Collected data
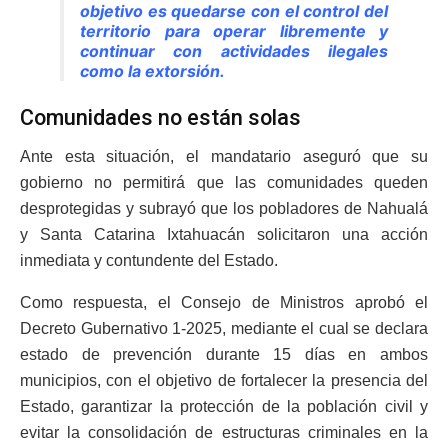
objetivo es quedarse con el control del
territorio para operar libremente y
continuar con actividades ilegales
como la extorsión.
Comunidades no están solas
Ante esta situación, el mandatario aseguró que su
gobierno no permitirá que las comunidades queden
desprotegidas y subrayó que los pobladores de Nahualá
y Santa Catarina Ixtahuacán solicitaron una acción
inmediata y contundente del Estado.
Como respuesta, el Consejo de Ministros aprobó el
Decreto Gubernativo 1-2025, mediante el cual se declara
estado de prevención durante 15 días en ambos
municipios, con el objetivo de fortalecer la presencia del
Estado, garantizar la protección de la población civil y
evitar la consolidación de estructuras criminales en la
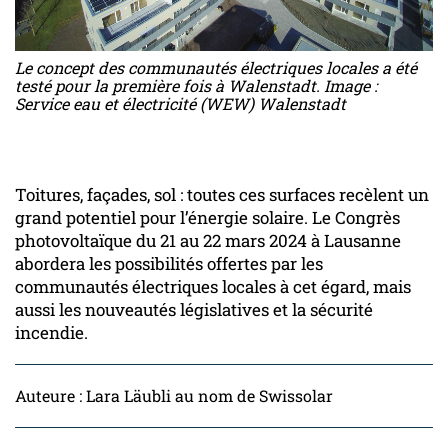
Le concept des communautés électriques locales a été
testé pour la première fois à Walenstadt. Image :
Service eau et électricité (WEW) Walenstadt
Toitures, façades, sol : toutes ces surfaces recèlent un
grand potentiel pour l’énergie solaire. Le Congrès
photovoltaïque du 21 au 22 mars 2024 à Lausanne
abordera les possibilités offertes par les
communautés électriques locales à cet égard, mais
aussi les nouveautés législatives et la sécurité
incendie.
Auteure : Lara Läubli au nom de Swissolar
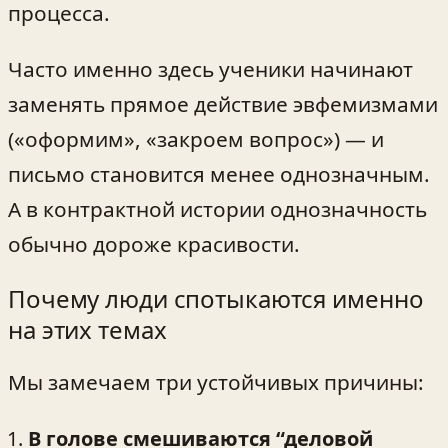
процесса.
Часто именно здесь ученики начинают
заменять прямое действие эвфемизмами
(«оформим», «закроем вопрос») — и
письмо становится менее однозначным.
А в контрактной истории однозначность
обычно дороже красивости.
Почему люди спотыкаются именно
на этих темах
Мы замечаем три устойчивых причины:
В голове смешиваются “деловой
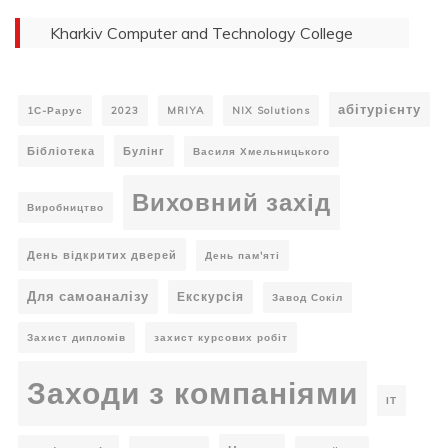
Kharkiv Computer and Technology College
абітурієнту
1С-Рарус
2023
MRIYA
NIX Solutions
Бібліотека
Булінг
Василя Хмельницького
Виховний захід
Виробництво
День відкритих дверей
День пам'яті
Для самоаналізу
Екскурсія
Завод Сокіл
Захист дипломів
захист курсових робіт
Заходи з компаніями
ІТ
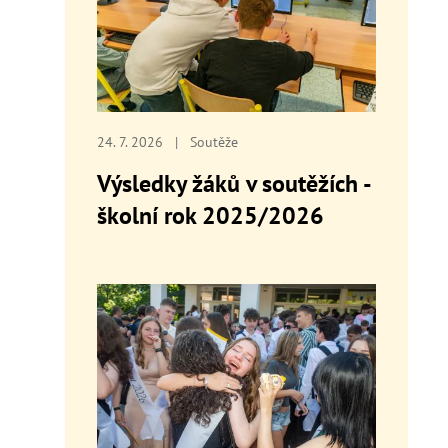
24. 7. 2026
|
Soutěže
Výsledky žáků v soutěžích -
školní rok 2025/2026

> **PROBLEM REQUIREMENTS**
Reproduce the data above exactly, but only from the line containing "Toitures, façades, sol" through the line containing "заменять прямое действие эвфемизмами"; skip the pictures.

> **EXERCISE SOLUTION**
Toitures, façades, sol : toutes ces surfaces recèlent un
grand potentiel pour l’énergie solaire. Le Congrès
photovoltaïque du 21 au 22 mars 2024 à Lausanne
abordera les possibilités offertes par les
communautés électriques locales à cet égard, mais
aussi les nouveautés législatives et la sécurité
incendie.
Auteure : Lara Läubli au nom de Swissolar
процесса.
Часто именно здесь ученики начинают
заменять прямое действие эвфемизмами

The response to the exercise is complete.